それでも2人は諦めず、しかし、結果として駆け落ちをするしかなかった2人が暮らした町がここ。

右も左も分からない知らない土地で、しかも自分の身の回りを世話してもらうのが普通の、お坊ちゃんお嬢様だった2人は大層、苦労をしたそうだ。

しかし、この町で暮らした時間は、2人にとって、何よりも輝いた宝物の日々だった。

そう、懐かしみながら思い出話を語るおばあちゃんのキラキラした目が、私は好きだ。

ちなみに、結婚を反対してた周囲が2人の駆け落ちという結果に、どう結論を出したかと言うと、最終的には、祖父が祖母の家の婿になり、才崎の当主を祖母とする。という形で譲歩したそうだ。

祖母は一人娘で、兄弟はいなかった。
元々、祖母には婚約者がいて、その人が婿として才崎に入り、家を継ぐ予定だった。

しかし、祖母は才崎のライバルだった家の次期当主である祖父と恋に落ちた。

まるで、和製版ロミジュリだ。

祖父は実家から勘当されたが、それが逆に才崎に婿養子として認められる結果となり、表面上はハッピーエンドを迎えた。

祖母の元婚約者とも、和解は成功したらしい。

そして、何度も数々のピンチを乗り越え、2人は幸せを掴んだのだ。

そんな2人を、孫として尊敬するし、誇りに思う。



「…表面上、は?」

私の語った表現に、雅徳君が訝しがる。

「ええ。だって、結婚はゴールではないでしょう?ハッピーエンドだと断言出来るのはきっと、その人生が終わりを迎える時だと思うんです。ああ、幸せな人生だった、そう言えて初めて、ハッピーエンドだと」

「成る程。一理あるな」

「ただ、語る上での、一つの区切りと言うか、結末として、ハッピーエンドと言える結果を掴んだな、と」

「確かにそうだな。お前の祖父母は、障害を乗り越え、想いを形にした。周りに流されず、離別ではなく共にあることを守りきったのだから」

「ええ!そうなんです!」


ズイ、と私は、隣の雅徳君を見上げた。


私を送って、そのまま、おばあちゃんのお昼ご飯を食べに家に寄った雅徳君は、私のおばあちゃん語りに付き合ってくれている。

おばあちゃんは今少し、キッチンへ行っていた。


「私は祖父を知りません」


私が生まれた時には、亡くなっていた。


「しかし、祖父の遺した“幸せだった”という祖母あての手紙は拝見したことがあります。私は、祖父に幸せだったと言われた祖母に憧れを抱いているのです」

「ホー。にしても、お前」

「はい?」

「二三代さんの話になったら、キャラ変わったな」

「!」

つい、夢中になってしまっていたことに、今さら恥ずかしくなる。

「そ、そうですか?」

別に、キャラを普段偽ってる訳でもないが、東京の実家では一応“お嬢様”として求められる振る舞いを意識してた。

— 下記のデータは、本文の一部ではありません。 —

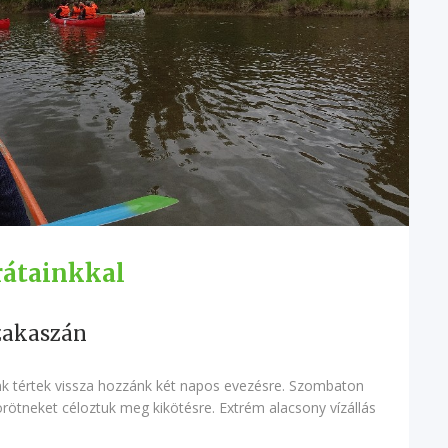
rátainkkal
szakaszán
k tértek vissza hozzánk két napos evezésre. Szombaton
rötneket céloztuk meg kikötésre. Extrém alacsony vízállás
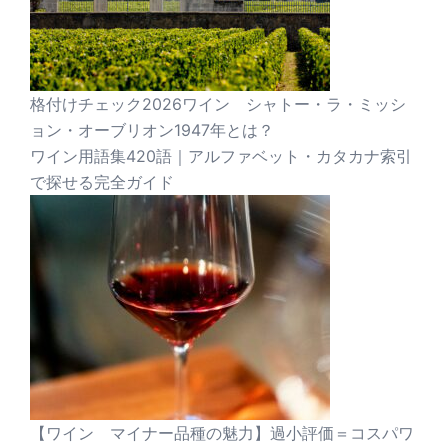
格付けチェック2026ワイン シャトー・ラ・ミッシ
ョン・オーブリオン1947年とは？
ワイン用語集420語｜アルファベット・カタカナ索引
で探せる完全ガイド
【ワイン マイナー品種の魅力】過小評価＝コスパワ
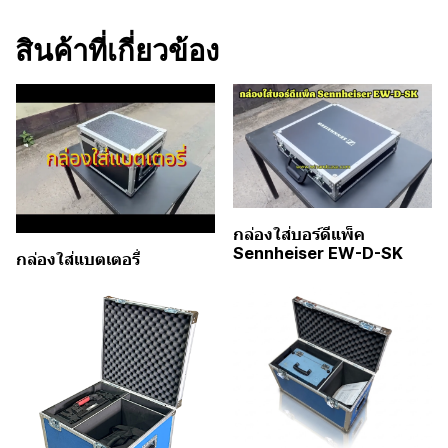
สินค้าที่เกี่ยวข้อง
กล่องใส่บอร์ดีแพ็ค
Sennheiser EW-D-SK
กล่องใส่แบตเตอรี่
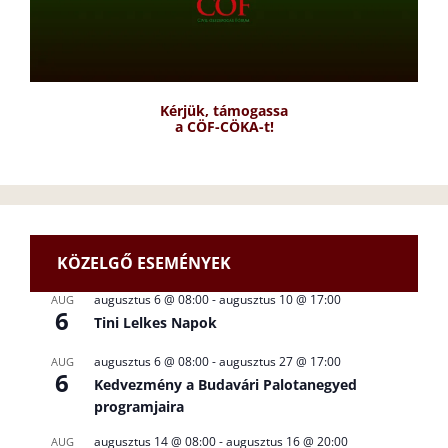
Kérjük, támogassa
a CÖF-CÖKA-t!
KÖZELGŐ ESEMÉNYEK
augusztus 6 @ 08:00
-
augusztus 10 @ 17:00
AUG
6
Tini Lelkes Napok
augusztus 6 @ 08:00
-
augusztus 27 @ 17:00
AUG
6
Kedvezmény a Budavári Palotanegyed
programjaira
augusztus 14 @ 08:00
-
augusztus 16 @ 20:00
AUG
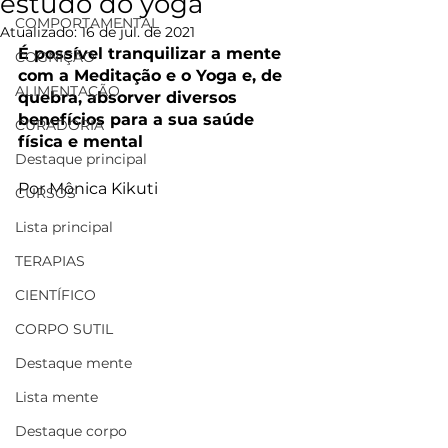
estudo do yoga
COMPORTAMENTAL
Atualizado:
16 de jul. de 2021
É possível tranquilizar a mente 
COGNIÇÃO
com a Meditação e o Yoga e, de 
ALIMENTAÇÃO
quebra, absorver diversos 
benefícios para a sua saúde 
CURADORIA
física e mental
Destaque principal
Por Mônica Kikuti
CURSOS
Lista principal
TERAPIAS
CIENTÍFICO
CORPO SUTIL
Destaque mente
Lista mente
Destaque corpo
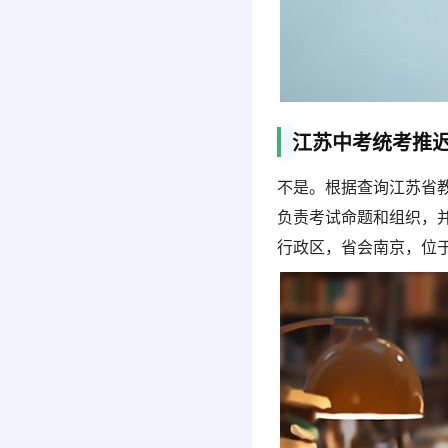
江苏中考统考推迟2
不是。根据查询江苏省教
负责考试命题和组织，并
行政区，省会南京，位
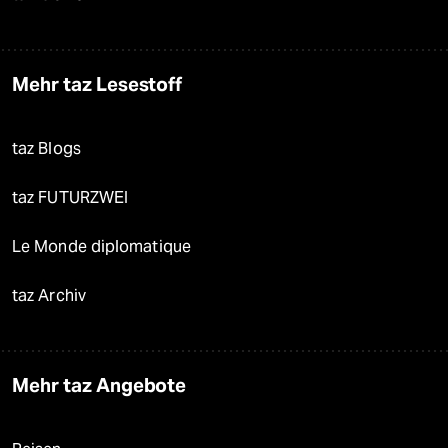
Mehr taz Lesestoff
taz Blogs
taz FUTURZWEI
Le Monde diplomatique
taz Archiv
Mehr taz Angebote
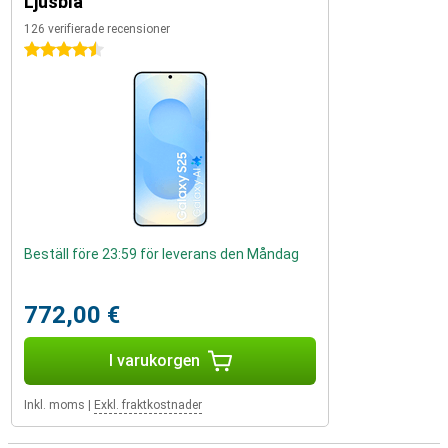
Ljusblå
126 verifierade recensioner
4.5 stjärnor
Beställ före 23:59 för leverans den Måndag
772,00 €
I varukorgen
Inkl. moms
|
Exkl. fraktkostnader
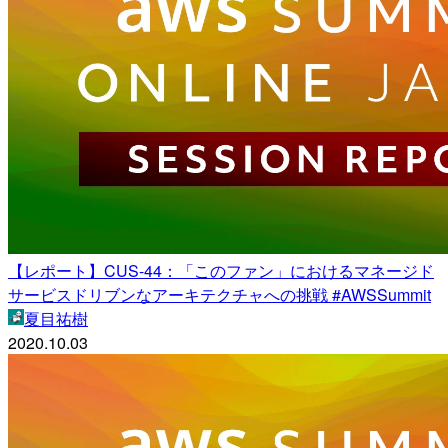
【レポート】CUS-44：「このファン」におけるマネージド
サービスドリブンなアーキテクチャへの挑戦 #AWSSummit
夏目祐樹
2020.10.03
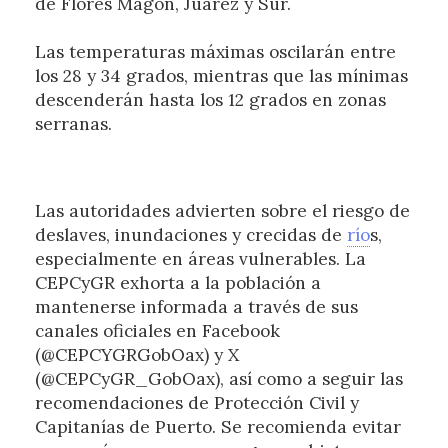
de Flores Magón, Juárez y Sur.
Las temperaturas máximas oscilarán entre
los 28 y 34 grados, mientras que las mínimas
descenderán hasta los 12 grados en zonas
serranas.
Las autoridades advierten sobre el riesgo de
deslaves, inundaciones y crecidas de
río
s,
especialmente en áreas vulnerables. La
CEPCyGR exhorta a la población a
mantenerse informada a través de sus
canales oficiales en Facebook
(@CEPCYGRGobOax) y X
(@CEPCyGR_GobOax), así como a seguir las
recomendaciones de Protección Civil y
Capitanías de Puerto. Se recomienda evitar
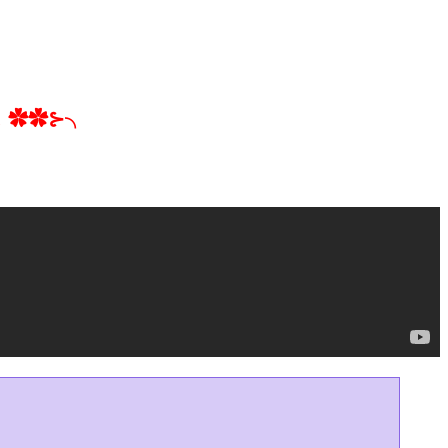
！✿✿⊱╮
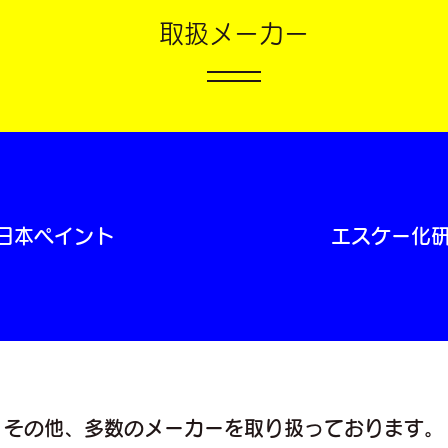
取扱メーカー
日本ペイント
エスケー化
その他、​多数のメーカーを取り扱っております。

これも私の一部だが、雅徳君は好きじゃないかもしれない。


「ああ。まぁ、気にしないが」

「えー、そこは気にして下さいよー!」

「はいはい」

内心ホッとしながら、むくれた私の頭を雅徳君は軽くあしらうようにポンポンと撫でた。


「ひいろー」
「あ、おばあちゃん」


おばあちゃんが私を呼ぶ声が聞こえて、私は立ち上がる。


「先生、少し待ってて」

「悪いな」

「いいえ」




キッチンに向かうと、おばあちゃんにお盆に乗ったお茶のセットを渡される。

「一色。先生にお茶をお出しして」

「分かったわ、おばあちゃん」

「ご飯ももう運ぶから」

「手伝うよ。とりあえず、お茶いれてくる」

「ああ、お願いね」

受け取ったお盆を持って、部屋に戻る。




「あ、」


閉めてきた襖を前に私は固まった。

お盆の上には、3人分の湯飲み茶碗と、急須、お茶の葉が入った茶器が乗っている。

下手に傾ければ、及ぶ被害は目に浮かぶ。


(開けてもらうのが、正解。か)


足で開ける訳には流石にいかない。
そこそこの重さのお盆を無理に片手に持ち変えて落とすよりは、素直に襖を開けてもらおう。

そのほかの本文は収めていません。